Nutrition & Lifestyle Habits for Martial Artists

Nutrition is an incredibly important component of high performance. Without proper nutrition, your body won’t be able to grow and get stronger in the long run. Plateaus will hit everyone at some point and a lacking nutritional profile will bring that on much sooner. Although we mention calories below, we’re not going too in-depth with calorie counting or perfecting your macro balance. This is more of a general way of thinking about food so people can follow it, no matter how bad they are at sticking to diets. Here are some of our top tips for refining your fuel and improving your nutrition, through positive nutrition and lifestyle habits for martial artists.


Protein, Carbohydrates and Fats

The three cornerstones of your calorie intake is the first topic of discussion for martial arts nutrition. While measuring the ratio of proteins to carbs to fats is essential for elite athletes, your normal students probably don’t need to go this far. While the verdict is all over the map for the perfect balance, we like the thought behind a balance of fats and carbs with about 0.8 grams of protein per pound of bodyweight. Research shows that this is the maximum amount of protein needed to maximize muscle growth via protein intake. More importantly than perfecting ratios, getting these macronutrients from high quality, natural, unprocessed foods will help build a healthy martial artist.


Calorie Intake

Whether you want to bulk up or slim down, calorie intake is a huge part of how your body changes, size-wise. Energy surpluses and deficits help dictate whether you are losing weight or gaining weight. If you’re training hard, that excess will become muscle, up to a point, then the rest will be stored by your body as fat. The key is to understand your body’s caloric needs and to keep track of what works and what doesn’t. Calorie counting isn’t for everyone but educating yourself on how many calories are in a dish can help you make better choices to meet your goals. Remember, portion size can often be the biggest contributing factor.


Yes to Fat, No to Sugar

A related New York Times article recently went viral and with good reason. According to them, the sugar industry may have paid off scientists to downplay the effect of sugar on heart disease and to promote fat as the cause instead. One of the unethical scientists who accepted payment was D. Mark Hegsted, later becoming the head of nutrition at the United States Department of Agriculture. This may have affected 50 years of research on nutrition and heart disease, misdirecting the general public on how we would come to understand the health implications of sugars and fats.

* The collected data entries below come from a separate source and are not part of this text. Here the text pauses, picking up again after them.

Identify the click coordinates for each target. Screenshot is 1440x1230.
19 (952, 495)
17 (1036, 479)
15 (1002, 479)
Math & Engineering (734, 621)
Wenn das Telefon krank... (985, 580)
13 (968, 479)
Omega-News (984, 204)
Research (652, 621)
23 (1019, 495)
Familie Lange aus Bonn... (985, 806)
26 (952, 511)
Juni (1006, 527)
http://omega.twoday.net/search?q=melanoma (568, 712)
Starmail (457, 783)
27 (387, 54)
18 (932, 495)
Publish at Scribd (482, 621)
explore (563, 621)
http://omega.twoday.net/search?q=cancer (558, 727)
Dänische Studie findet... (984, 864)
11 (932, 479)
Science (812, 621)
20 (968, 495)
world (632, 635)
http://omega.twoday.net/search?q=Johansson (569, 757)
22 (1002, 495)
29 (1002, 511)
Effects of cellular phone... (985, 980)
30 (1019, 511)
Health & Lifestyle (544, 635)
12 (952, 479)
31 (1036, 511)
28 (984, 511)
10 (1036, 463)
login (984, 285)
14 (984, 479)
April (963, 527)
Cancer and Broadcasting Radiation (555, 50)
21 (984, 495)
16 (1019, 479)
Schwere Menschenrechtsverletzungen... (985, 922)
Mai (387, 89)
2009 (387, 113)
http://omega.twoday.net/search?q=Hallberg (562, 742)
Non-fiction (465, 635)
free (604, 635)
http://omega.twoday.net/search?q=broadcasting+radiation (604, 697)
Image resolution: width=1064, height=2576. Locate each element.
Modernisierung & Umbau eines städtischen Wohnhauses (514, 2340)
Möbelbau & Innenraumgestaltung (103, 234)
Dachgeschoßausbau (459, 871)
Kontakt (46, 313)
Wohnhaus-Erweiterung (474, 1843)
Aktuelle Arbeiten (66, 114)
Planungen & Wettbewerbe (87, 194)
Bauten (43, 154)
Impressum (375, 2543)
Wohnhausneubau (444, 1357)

Fats are a necessary part of a healthy martial arts nutrition plan, when taken from the right sources. Deep fried foods are not healthy and they should be limited. However, healthy, unprocessed fats coming naturally from coconuts, olives and avocados are great. They’re necessary for proper brain function, to satiate hunger, and a number of other health benefits.


Listen to your Body and Find Balance

In the end, balance is everything for martial arts nutrition. When you pay attention to how the food you eat makes you feel, you’ll start to notice patterns of what works and what doesn’t. Keeping a food journal can really help you figure out what kinds of foods make you feel good or bad; everyone is different. At the end of the day, the best martial arts nutrition plan is the one your students will stay with. For most, focusing on eliminating processed foods and eating whole, natural foods will be enough to optimally fuel them for a healthy lifestyle.